_TRY IT_. With the records below as your source, retype each line exactly from the top down to the line that contains "Stasera gara-3 di finale", and include that line.

_SUPPLIED MATERIAL_.
__________________________________________________

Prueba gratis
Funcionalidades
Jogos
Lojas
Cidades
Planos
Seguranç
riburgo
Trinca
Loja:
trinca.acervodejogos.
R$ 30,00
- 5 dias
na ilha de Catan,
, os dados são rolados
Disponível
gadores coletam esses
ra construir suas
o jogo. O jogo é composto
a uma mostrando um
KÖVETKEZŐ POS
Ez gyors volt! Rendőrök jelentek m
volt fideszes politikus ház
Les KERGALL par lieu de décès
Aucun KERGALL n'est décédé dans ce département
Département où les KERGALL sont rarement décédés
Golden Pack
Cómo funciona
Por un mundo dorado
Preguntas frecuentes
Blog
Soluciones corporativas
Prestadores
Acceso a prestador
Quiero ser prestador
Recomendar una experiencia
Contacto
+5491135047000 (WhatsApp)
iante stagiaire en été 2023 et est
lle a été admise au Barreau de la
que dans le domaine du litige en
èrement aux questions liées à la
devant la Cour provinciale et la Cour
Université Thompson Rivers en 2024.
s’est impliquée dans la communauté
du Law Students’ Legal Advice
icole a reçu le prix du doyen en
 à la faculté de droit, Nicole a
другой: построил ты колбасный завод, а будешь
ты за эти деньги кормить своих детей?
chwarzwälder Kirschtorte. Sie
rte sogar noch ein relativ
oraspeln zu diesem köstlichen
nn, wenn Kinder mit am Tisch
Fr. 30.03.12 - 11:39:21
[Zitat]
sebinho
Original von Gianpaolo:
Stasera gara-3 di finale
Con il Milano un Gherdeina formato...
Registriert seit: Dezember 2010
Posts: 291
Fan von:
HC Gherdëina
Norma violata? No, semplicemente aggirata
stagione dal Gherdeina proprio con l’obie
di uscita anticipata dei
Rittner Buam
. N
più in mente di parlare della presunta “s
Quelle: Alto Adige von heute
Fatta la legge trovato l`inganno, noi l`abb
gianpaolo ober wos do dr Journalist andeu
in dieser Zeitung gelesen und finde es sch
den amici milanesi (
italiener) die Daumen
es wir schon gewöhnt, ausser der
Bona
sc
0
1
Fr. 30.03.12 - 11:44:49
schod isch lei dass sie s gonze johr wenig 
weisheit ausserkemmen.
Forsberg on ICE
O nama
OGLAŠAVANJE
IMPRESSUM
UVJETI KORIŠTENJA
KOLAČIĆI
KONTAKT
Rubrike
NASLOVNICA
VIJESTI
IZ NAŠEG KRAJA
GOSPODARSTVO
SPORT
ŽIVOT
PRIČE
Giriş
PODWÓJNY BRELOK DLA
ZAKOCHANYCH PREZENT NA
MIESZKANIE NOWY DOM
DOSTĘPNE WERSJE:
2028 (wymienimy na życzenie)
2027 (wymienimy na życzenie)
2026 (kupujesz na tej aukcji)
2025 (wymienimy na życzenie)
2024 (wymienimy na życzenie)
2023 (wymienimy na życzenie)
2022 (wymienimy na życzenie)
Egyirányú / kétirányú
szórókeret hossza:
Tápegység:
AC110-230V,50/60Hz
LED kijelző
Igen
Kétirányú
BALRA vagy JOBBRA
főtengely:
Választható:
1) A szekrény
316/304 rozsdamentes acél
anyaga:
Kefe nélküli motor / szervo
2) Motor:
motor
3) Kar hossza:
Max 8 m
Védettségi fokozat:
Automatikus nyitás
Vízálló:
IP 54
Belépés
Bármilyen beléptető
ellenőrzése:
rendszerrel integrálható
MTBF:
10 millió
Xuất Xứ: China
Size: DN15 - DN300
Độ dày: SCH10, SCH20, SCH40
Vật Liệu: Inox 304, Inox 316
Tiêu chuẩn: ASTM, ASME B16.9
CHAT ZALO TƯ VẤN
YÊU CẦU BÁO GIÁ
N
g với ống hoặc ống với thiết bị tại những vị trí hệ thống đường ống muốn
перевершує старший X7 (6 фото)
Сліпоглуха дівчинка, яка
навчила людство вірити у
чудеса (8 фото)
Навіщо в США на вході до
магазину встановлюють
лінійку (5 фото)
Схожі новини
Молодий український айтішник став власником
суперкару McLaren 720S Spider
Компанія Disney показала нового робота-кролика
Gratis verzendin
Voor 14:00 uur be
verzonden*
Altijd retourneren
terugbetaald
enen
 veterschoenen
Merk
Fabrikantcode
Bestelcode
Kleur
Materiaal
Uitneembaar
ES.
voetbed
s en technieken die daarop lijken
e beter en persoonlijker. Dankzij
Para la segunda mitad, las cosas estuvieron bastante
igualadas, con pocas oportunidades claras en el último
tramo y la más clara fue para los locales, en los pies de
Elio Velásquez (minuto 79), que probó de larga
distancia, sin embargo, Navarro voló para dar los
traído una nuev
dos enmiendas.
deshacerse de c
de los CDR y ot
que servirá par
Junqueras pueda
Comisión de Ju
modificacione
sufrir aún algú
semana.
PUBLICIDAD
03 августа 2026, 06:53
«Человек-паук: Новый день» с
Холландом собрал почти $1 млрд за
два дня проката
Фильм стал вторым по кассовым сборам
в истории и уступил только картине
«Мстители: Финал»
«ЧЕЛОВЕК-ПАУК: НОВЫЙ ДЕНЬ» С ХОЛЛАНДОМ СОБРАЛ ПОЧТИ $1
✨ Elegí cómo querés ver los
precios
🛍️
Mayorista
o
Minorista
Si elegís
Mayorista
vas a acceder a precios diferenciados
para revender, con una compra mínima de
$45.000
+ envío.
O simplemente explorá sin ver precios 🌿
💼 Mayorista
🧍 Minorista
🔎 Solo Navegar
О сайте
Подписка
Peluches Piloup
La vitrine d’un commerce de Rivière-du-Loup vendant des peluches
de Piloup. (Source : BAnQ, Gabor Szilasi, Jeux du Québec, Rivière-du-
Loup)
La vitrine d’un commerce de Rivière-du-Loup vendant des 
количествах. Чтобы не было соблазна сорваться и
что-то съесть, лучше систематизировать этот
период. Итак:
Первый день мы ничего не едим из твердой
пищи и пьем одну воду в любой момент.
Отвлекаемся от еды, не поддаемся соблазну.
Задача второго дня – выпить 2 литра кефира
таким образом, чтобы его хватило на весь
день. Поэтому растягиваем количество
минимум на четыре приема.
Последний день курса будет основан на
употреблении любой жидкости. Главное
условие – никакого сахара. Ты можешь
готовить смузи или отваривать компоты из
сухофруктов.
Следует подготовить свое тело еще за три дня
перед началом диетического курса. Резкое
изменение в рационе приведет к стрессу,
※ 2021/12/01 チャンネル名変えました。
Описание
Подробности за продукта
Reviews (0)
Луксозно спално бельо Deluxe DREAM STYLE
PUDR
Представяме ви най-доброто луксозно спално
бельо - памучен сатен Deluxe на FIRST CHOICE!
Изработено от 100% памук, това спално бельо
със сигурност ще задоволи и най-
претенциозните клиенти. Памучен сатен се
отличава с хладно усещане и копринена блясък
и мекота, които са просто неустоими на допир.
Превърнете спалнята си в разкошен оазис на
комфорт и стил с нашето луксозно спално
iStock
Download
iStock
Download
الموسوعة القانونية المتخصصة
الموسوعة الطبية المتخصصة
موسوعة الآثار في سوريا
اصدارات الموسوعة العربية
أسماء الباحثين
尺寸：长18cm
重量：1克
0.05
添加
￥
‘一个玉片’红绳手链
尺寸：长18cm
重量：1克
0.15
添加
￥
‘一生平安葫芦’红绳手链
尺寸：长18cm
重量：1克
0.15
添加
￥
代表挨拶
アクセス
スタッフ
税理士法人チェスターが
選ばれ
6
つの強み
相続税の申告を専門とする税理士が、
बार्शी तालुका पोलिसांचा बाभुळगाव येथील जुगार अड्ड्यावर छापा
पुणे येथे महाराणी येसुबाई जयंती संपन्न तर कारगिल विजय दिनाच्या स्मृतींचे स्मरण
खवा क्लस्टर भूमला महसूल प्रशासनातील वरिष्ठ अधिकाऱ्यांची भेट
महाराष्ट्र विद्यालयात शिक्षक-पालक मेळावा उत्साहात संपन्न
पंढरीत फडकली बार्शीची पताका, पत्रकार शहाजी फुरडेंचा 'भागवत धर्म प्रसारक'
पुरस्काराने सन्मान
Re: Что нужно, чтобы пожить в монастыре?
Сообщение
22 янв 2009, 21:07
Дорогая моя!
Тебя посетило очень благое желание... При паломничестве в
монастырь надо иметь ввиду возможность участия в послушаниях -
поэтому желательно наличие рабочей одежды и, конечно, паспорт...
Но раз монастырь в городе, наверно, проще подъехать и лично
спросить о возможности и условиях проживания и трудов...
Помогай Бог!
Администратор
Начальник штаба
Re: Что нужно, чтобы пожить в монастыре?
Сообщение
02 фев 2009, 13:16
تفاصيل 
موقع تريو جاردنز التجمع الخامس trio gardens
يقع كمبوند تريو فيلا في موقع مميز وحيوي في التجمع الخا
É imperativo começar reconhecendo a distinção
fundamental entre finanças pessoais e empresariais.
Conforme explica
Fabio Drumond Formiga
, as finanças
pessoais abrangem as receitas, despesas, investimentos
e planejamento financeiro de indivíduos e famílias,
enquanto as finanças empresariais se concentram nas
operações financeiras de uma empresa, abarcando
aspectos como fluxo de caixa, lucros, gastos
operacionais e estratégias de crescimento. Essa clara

__________________________________________________

_WRITTEN ANSWER_.
Prueba gratis
Funcionalidades
Jogos
Lojas
Cidades
Planos
Seguranç
riburgo
Trinca
Loja:
trinca.acervodejogos.
R$ 30,00
- 5 dias
na ilha de Catan,
, os dados são rolados
Disponível
gadores coletam esses
ra construir suas
o jogo. O jogo é composto
a uma mostrando um
KÖVETKEZŐ POS
Ez gyors volt! Rendőrök jelentek m
volt fideszes politikus ház
Les KERGALL par lieu de décès
Aucun KERGALL n'est décédé dans ce département
Département où les KERGALL sont rarement décédés
Golden Pack
Cómo funciona
Por un mundo dorado
Preguntas frecuentes
Blog
Soluciones corporativas
Prestadores
Acceso a prestador
Quiero ser prestador
Recomendar una experiencia
Contacto
+5491135047000 (WhatsApp)
iante stagiaire en été 2023 et est
lle a été admise au Barreau de la
que dans le domaine du litige en
èrement aux questions liées à la
devant la Cour provinciale et la Cour
Université Thompson Rivers en 2024.
s’est impliquée dans la communauté
du Law Students’ Legal Advice
icole a reçu le prix du doyen en
 à la faculté de droit, Nicole a
другой: построил ты колбасный завод, а будешь
ты за эти деньги кормить своих детей?
chwarzwälder Kirschtorte. Sie
rte sogar noch ein relativ
oraspeln zu diesem köstlichen
nn, wenn Kinder mit am Tisch
Fr. 30.03.12 - 11:39:21
[Zitat]
sebinho
Original von Gianpaolo:
Stasera gara-3 di finale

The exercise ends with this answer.